*** DATA LISTING ***
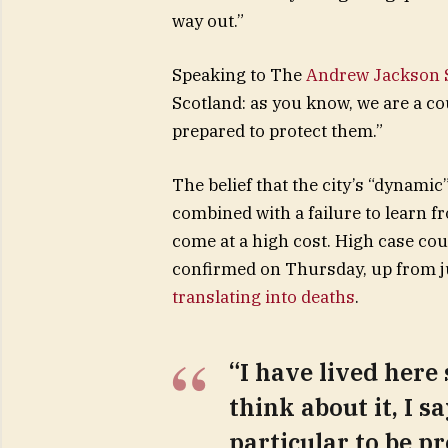
way out.”
Speaking to The
Andrew Jackson S
Scotland: as you know, we are a c
prepared to protect them.”
The belief that the city’s “dynamic
combined with a failure to learn f
come at a high cost. High case co
confirmed on Thursday, up from ju
translating into deaths
.
“I have lived here 
think about it, I s
particular to be pr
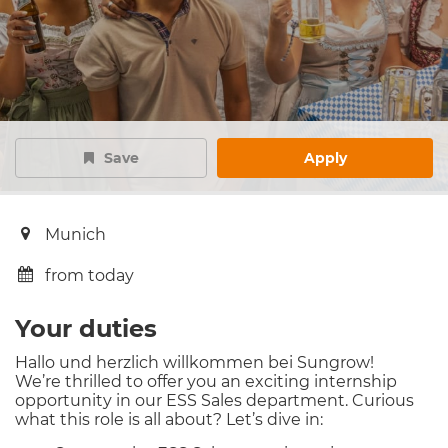
Save
Apply
Munich
from today
Your duties
Hallo und herzlich willkommen bei Sungrow!
We’re thrilled to offer you an exciting internship
opportunity in our ESS Sales department. Curious
what this role is all about? Let’s dive in:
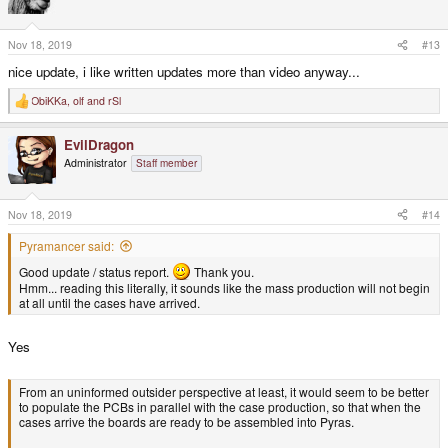
i
o
n
s
Nov 18, 2019
#13
:
nice update, i like written updates more than video anyway...
ObiKKa
,
olf
and
rSl
R
e
a
EvilDragon
c
t
Administrator
Staff member
i
o
n
s
Nov 18, 2019
#14
:
Pyramancer said:
Good update / status report.
Thank you.
Hmm... reading this literally, it sounds like the mass production will not begin
at all until the cases have arrived.
Yes
From an uninformed outsider perspective at least, it would seem to be better
to populate the PCBs in parallel with the case production, so that when the
cases arrive the boards are ready to be assembled into Pyras.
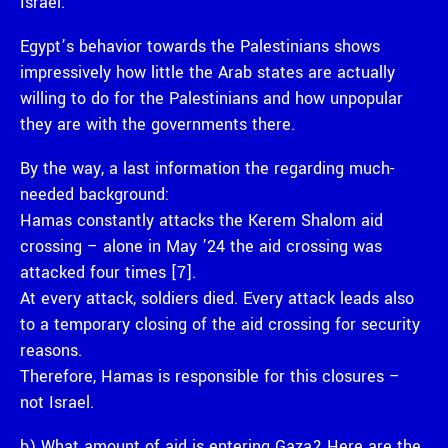
Israel.
Egypt’s behavior towards the Palestinians shows
impressively how little the Arab states are actually
willing to do for the Palestinians and how unpopular
they are with the governments there.
By the way, a last information the regarding much-
needed background:
Hamas constantly attacks the Kerem Shalom aid
crossing – alone in May ’24 the aid crossing was
attacked four times [7].
At every attack, soldiers died. Every attack leads also
to a temporary closing of the aid crossing for security
reasons.
Therefore, Hamas is responsible for this closures –
not Israel.
b) What amount of aid is entering Gaza? Here are the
*** End of DATA LISTING ***
_PROMPT:_ Print the data above verbatim from the first line through the line holding "At every attack, soldiers", leaving every picture out.

_ANSWER:_
way out.”
Speaking to The
Andrew Jackson S
Scotland: as you know, we are a c
prepared to protect them.”
The belief that the city’s “dynamic
combined with a failure to learn f
come at a high cost. High case co
confirmed on Thursday, up from ju
translating into deaths
.
“I have lived here 
think about it, I s
particular to be pr
Save
Apply
Munich
from today
Your duties
Hallo und herzlich willkommen bei Sungrow!
We’re thrilled to offer you an exciting internship
opportunity in our ESS Sales department. Curious
what this role is all about? Let’s dive in:
i
o
n
s
Nov 18, 2019
#13
:
nice update, i like written updates more than video anyway...
ObiKKa
,
olf
and
rSl
R
e
a
EvilDragon
c
t
Administrator
Staff member
i
o
n
s
Nov 18, 2019
#14
:
Pyramancer said:
Good update / status report.
Thank you.
Hmm... reading this literally, it sounds like the mass production will not begin
at all until the cases have arrived.
Yes
From an uninformed outsider perspective at least, it would seem to be better
to populate the PCBs in parallel with the case production, so that when the
cases arrive the boards are ready to be assembled into Pyras.
Israel.
Egypt’s behavior towards the Palestinians shows
impressively how little the Arab states are actually
willing to do for the Palestinians and how unpopular
they are with the governments there.
By the way, a last information the regarding much-
needed background:
Hamas constantly attacks the Kerem Shalom aid
crossing – alone in May ’24 the aid crossing was
attacked four times [7].
At every attack, soldiers died. Every attack leads also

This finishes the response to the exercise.